The Design Space Exploration of an ASIP (Application Specific Instruction-set Processor) can be very complex due to the large number of design parameters. In our design case study, we focus only on some key architectural features like the pipeline depth, the number of registers, the implementation of special operations, the number of instructions that can be executed simultaneously and so on. Finding the best trade-off for the values of all these parameters is not obvious and we need a specific design methodology to meet all requirements.

In figure 1, we present different approaches that can be used to find the best trade-off. To make the figure readable, we only use consider two design parameters P1 and P2 that could be for example pipeline depth and the number of instructions that are executed simultaneously.

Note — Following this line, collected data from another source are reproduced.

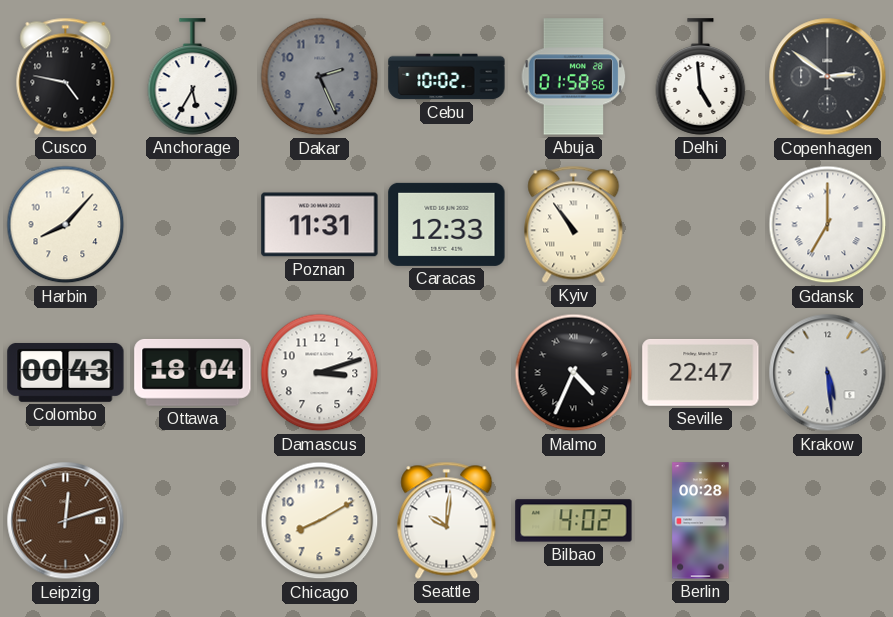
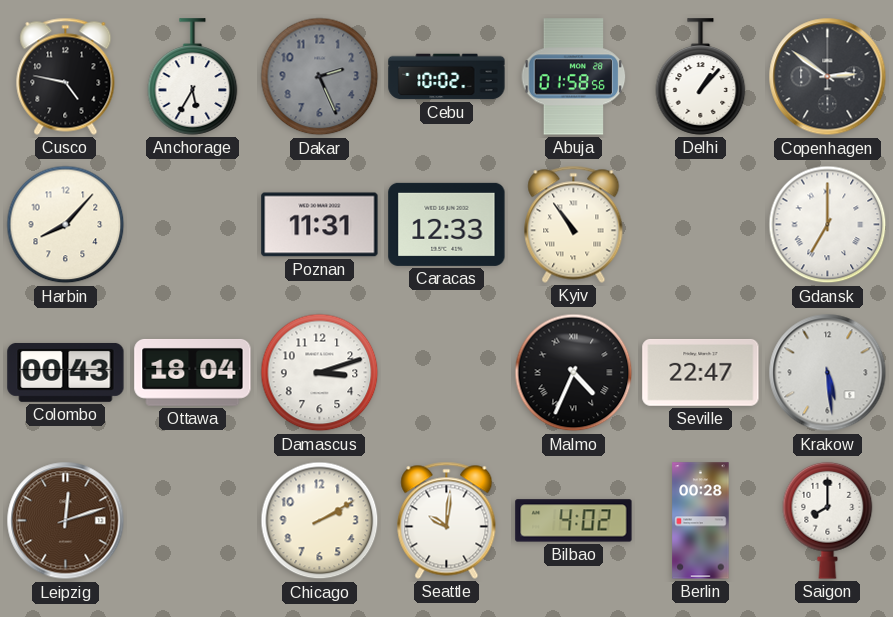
Delhi: 4:59 -> 1:07
Chicago: 8:10 -> 2:10
Saigon: none -> 8:00
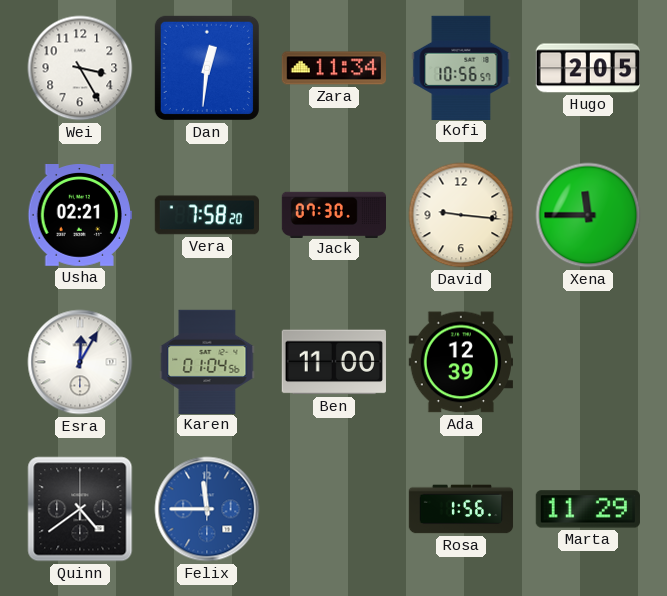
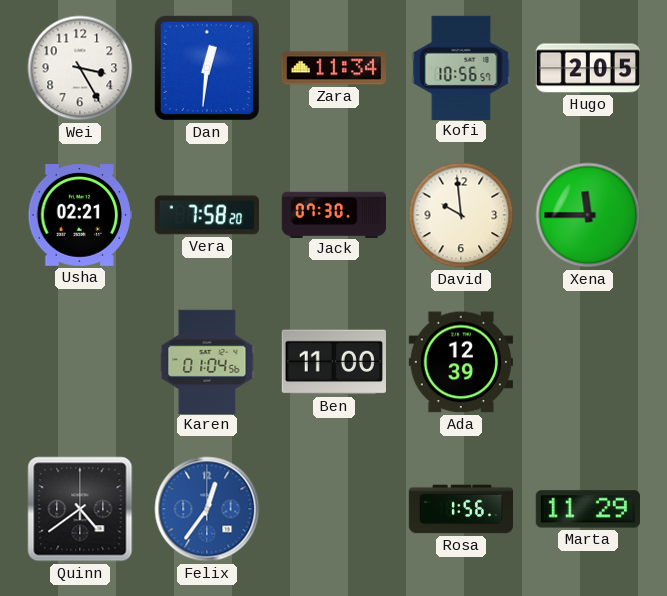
David: 9:16 -> 9:59
Esra: 12:05 -> none
Felix: 11:45 -> 12:36
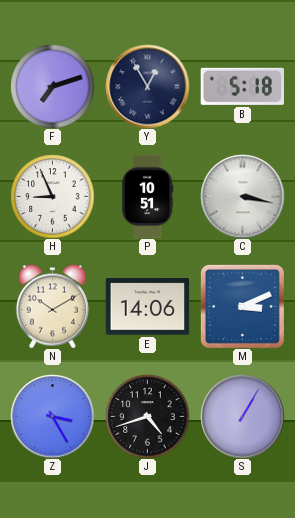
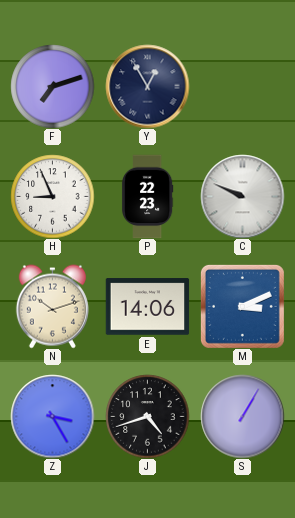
B: 5:18 -> none
P: 10:51 -> 22:23
C: 3:17 -> 9:49
N: 10:10 -> 10:12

Figure 1: Different approaches to find the optimal values of two design parameters

(a) The exhaustive search considers all the possible values of each parameter. Due the large number of parameters, it is infeasible to evaluate each point of the design space and compare it to all the other ones. Heuristic search techniques should be used leading to suboptimal solution.

(b) In order to avoid that an heuristic search stops the search at a local optimum, a second technique called random sampling is presented here. It consists in choosing randomly the couples of parameters but again there is no guaranty to converge towards an acceptable result.

(c) With the guided-search approach, the designer starts with a preliminary choice of two parameters, and iterates around step by step until finding an acceptable trade-off. This approach avoids inconsistent or conflicting values for the different parameters and represents the best design solution when the entry point is well chosen.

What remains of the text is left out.